L'impasse ravive la menace d'un conflit ouvert et compromet les flux commerciaux à travers une artère mondiale critique. Le statut du cessez-le-feu de deux semaines étant désormais incertain, l'attention se porte sur la question de savoir si l'Iran acceptera une « offre finale et la meilleure » laissée par les États-Unis ou si les hostilités, y compris les frappes israéliennes en cours contre le Hezbollah au Liban, s'intensifieront.
Des exigences contradictoires font dérailler l'accord
Les pourparlers, premier engagement direct depuis l'accord sur le nucléaire de 2015, ont échoué sur plusieurs points fondamentaux. La délégation américaine, menée par Vance, a insisté sur des garanties vérifiables que l'Iran ne développerait pas d'armes nucléaires. Le président Donald Trump a déclaré vendredi que cette question représentait « 99 % du problème ».
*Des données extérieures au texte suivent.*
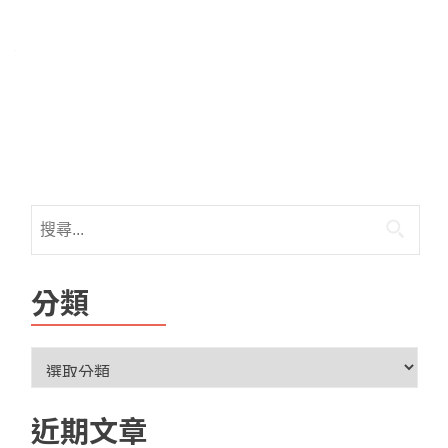
分類
近期文章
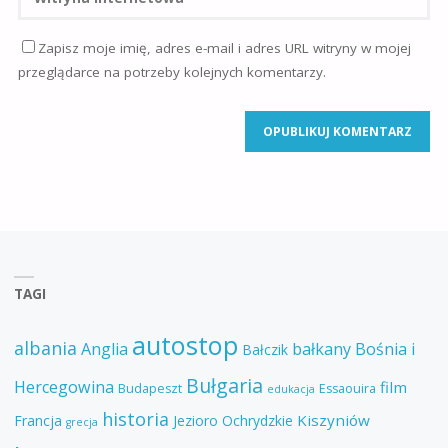
Zapisz moje imię, adres e-mail i adres URL witryny w mojej
przeglądarce na potrzeby kolejnych komentarzy.
TAGI
autostop
albania
Anglia
bałkany
Bośnia i
Bałczik
Bułgaria
Hercegowina
film
Budapeszt
Essaouira
edukacja
historia
Kiszyniów
Francja
Jezioro Ochrydzkie
grecja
La délégation iranienne a répliqué avec un plan en 10 points comprenant des demandes pour le droit d'enrichir l'uranium à des fins civiles, la libération de 6 milliards de dollars d'actifs gelés et le contrôle continu sur le détroit d'Ormuz, où elle perçoit des taxes. Téhéran a également demandé la fin des attaques israéliennes contre son allié, le Hezbollah, comme condition à un accord permanent. Le porte-parole du ministère iranien des Affaires étrangères, Esmaeil Baqaei, a imputé cet échec aux « exigences excessives » des États-Unis.
Le déploiement militaire se poursuit
Même pendant les négociations, les opérations militaires se sont intensifiées. Le Commandement central des États-Unis a annoncé avoir commencé à établir un passage sécurisé dans le détroit d'Ormuz pour « encourager la libre circulation du commerce ». Ce mouvement marque le premier transit de navires de guerre américains par cette voie navigable depuis le début de la guerre il y a six semaines.
Parallèlement, l'armée israélienne a déclaré avoir frappé plus de 200 cibles liées au Hezbollah au Liban au cours du week-end, poursuivant une campagne qui menace le cessez-le-feu global. Ces pourparlers étaient les discussions de plus haut niveau entre les États-Unis et l'Iran depuis la révolution islamique de 1979, un fait souligné par les hostilités profondes qui ont finalement empêché tout accord.